[WORK REQUIRED] Write out the lines below exactly, beginning at the one with "Sophia, Deutschland" and stopping after the one with "Contenu de la livraison"; the pictures are not copied.

**** EXTRACTED ENTRIES

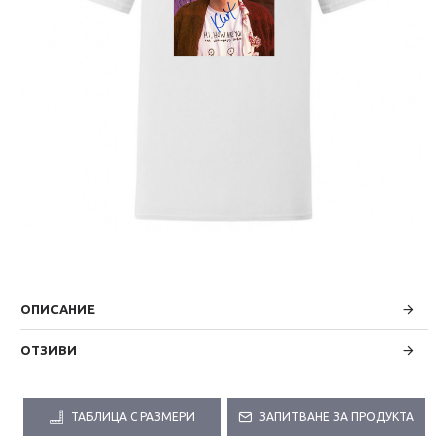
ОПИСАНИЕ
ОТЗИВИ
ТАБЛИЦА С РАЗМЕРИ
ЗАПИТВАНЕ ЗА ПРОДУКТА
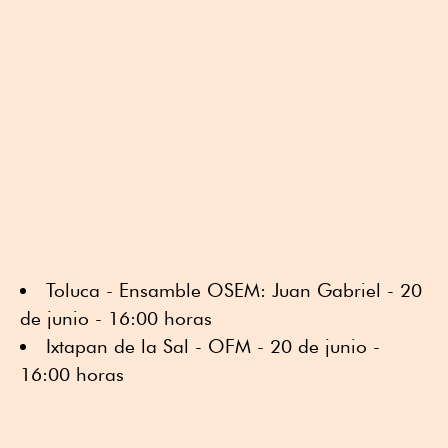
⁠⁠Toluca - Ensamble OSEM: Juan Gabriel - 20
de junio - 16:00 horas
Ixtapan de la Sal - OFM - 20 de junio -
16:00 horas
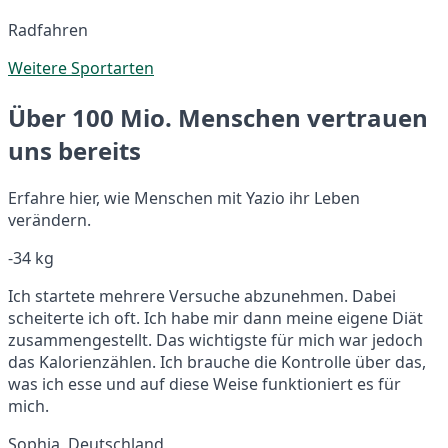
Radfahren
Weitere Sportarten
Über 100 Mio. Menschen vertrauen
uns bereits
Erfahre hier, wie Menschen mit Yazio ihr Leben
verändern.
-34 kg
Ich startete mehrere Versuche abzunehmen. Dabei
scheiterte ich oft. Ich habe mir dann meine eigene Diät
zusammengestellt. Das wichtigste für mich war jedoch
das Kalorienzählen. Ich brauche die Kontrolle über das,
was ich esse und auf diese Weise funktioniert es für
mich.
Sophia, Deutschland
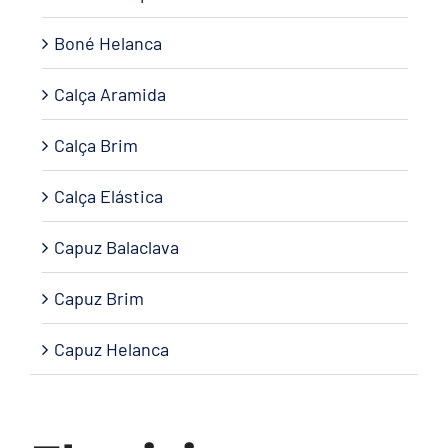
Boné Helanca
Calça Aramida
Calça Brim
Calça Elástica
Capuz Balaclava
Capuz Brim
Capuz Helanca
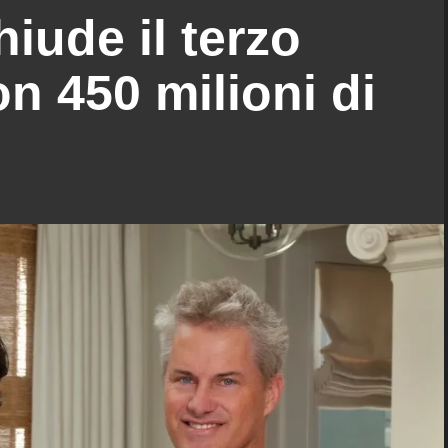
iude il terzo
on 450 milioni di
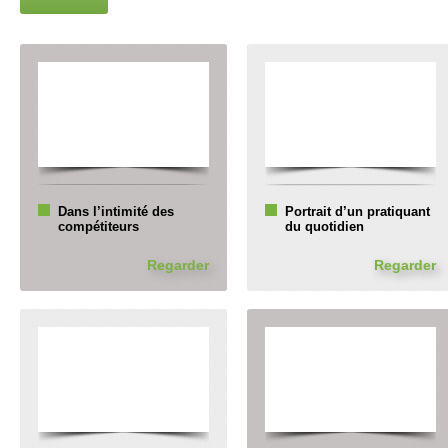
Dans l’intimité des
Portrait d’un pratiquant
compétiteurs
du quotidien
Regarder
Regarder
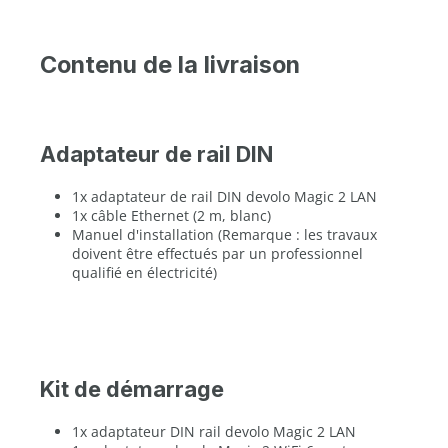
Contenu de la livraison
Adaptateur de rail DIN
1x adaptateur de rail DIN devolo Magic 2 LAN
1x câble Ethernet (2 m, blanc)
Manuel d'installation (Remarque : les travaux
doivent être effectués par un professionnel
qualifié en électricité)
Kit de démarrage
1x adaptateur DIN rail devolo Magic 2 LAN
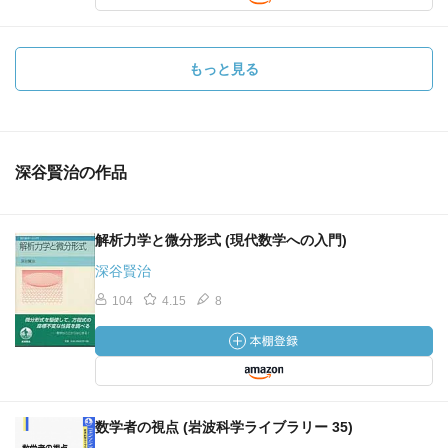
もっと見る
深谷賢治の作品
解析力学と微分形式 (現代数学への入門)
深谷賢治
104
4.15
8
数学者の視点 (岩波科学ライブラリー 35)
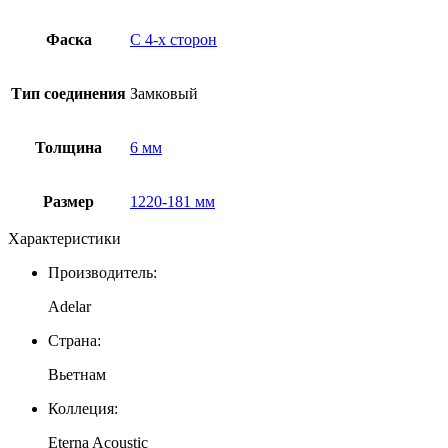
Фаска
С 4-x сторон
Тип соединения
Замковый
Толщина
6 мм
Размер
1220-181 мм
Характеристики
Производитель:
Adelar
Страна:
Вьетнам
Коллеция:
Eterna Acoustic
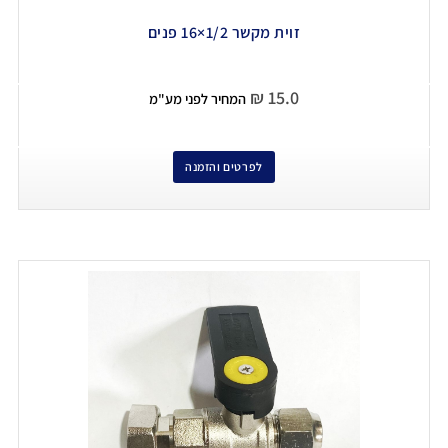
זוית מקשר 1/2×16 פנים
₪
15.0
המחיר לפני מע"מ
לפרטים והזמנה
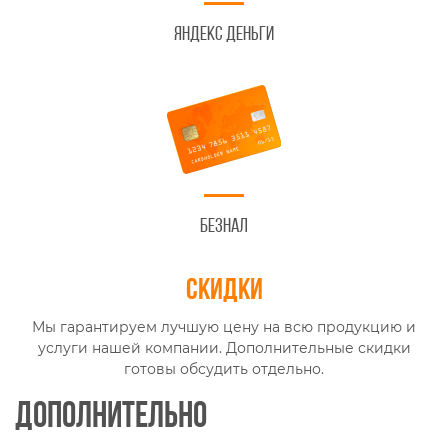
Яндекс Деньги
Безнал
Скидки
Мы гарантируем лучшую цену на всю продукцию и
услуги нашей компании. Дополнительные скидки
готовы обсудить отдельно.
Дополнительно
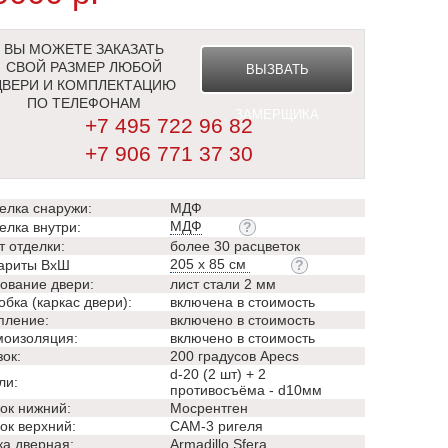
ВЫ МОЖЕТЕ ЗАКАЗАТЬ
СВОЙ РАЗМЕР ЛЮБОЙ
ВЫЗВАТЬ
ДВЕРИ И КОМПЛЕКТАЦИЮ
ПО ТЕЛЕФОНАМ
ЗАМЕРЩИКА
+7 495 722 96 82
+7 906 771 37 30
елка снаружи:
МДФ
МДФ
елка внутри:
т отделки:
более 30 расцветок
205 х 85 см
ариты ВхШ
ование двери:
лист стали 2 мм
обка (каркас двери):
включена в стоимость
пление:
включено в стоимость
оизоляция:
включено в стоимость
зок:
200 градусов Apecs
d-20 (2 шт) + 2
ли:
противосъёма - d10мм
ок нижний:
Мосрентген
ок верхний:
САМ-3 ригеля
ка дверная:
Аrmadillo Sfera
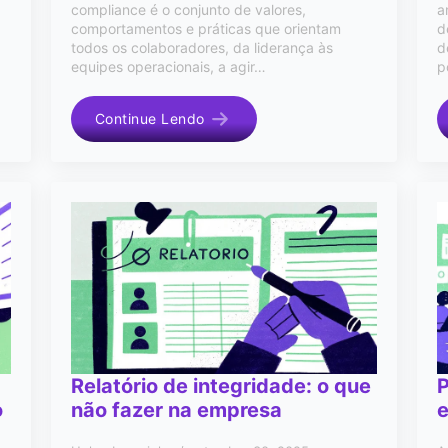
compliance é o conjunto de valores,
a
comportamentos e práticas que orientam
d
todos os colaboradores, da liderança às
d
equipes operacionais, a agir…
p
Continue Lendo
Relatório de integridade: o que
P
o
não fazer na empresa
e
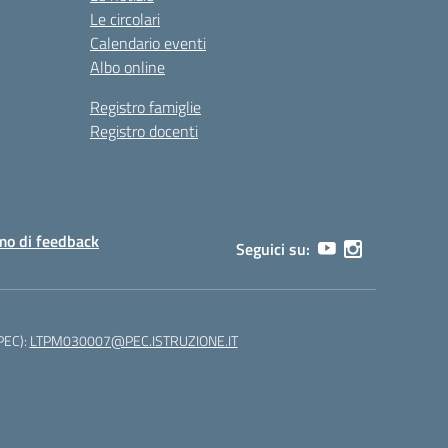
Le circolari
Calendario eventi
Albo online
Registro famiglie
Registro docenti
o di feedback
Seguici su:
(PEC):
LTPM030007@PEC.ISTRUZIONE.IT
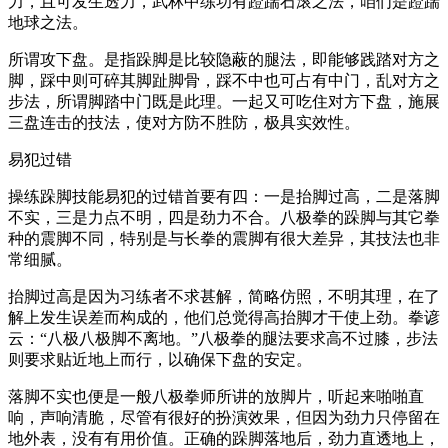
力，且可发生透力，武林中练功有蹬踹石滚之法，咱们是蹬踹
地球之法。
所谓攻下盘。是指跺脚是比较隐蔽的腿法，即能够践踏对方之
脚，踩中则可碎其脚趾脚骨，踩不中也可占有中门，乱对方之
步法，所谓脚踏中门既是此理。一起又可吃住对方下盘，施展
三盘连击的技法，使对方防不胜防，极具实效性。
易犯过错
操练跺脚技能易犯的过错首要有四：一是抬脚过高，二是落脚
不实，三是力点不明，四是劲力不合。八极拳的跺脚与其它拳
种的震脚不同，特别是与长拳的震脚有很大差异，其技法也非
常细腻。
抬脚过高是因为习练者不求甚解，简略仿照，不明其理，在了
解上发生误差而构成的，他们总觉得高抬脚才干使上劲。拳谚
云：“八极八极脚不离地。”八极拳的腿法要求高不过膝，步法
则要求贴近地上而行，以确保下盘的安定。
落脚不实也便是一般八极拳师所讲的放脚片，听起来啪啪直
响，声响清脆，尽管有很好的扮演效果，但因为劲力只停留在
地外表，没有有用价值。正确的跺脚落地后，劲力直透地上，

********

[TASK RESPONSE]
Sophia, Deutschland
Boné Helanca
Calça Aramida
Calça Brim
Calça Elástica
Capuz Balaclava
Capuz Brim
Capuz Helanca
iude il terzo
on 450 milioni di
Dans l’intimité des
Portrait d’un pratiquant
compétiteurs
du quotidien
Regarder
Regarder
Contenu de la livraison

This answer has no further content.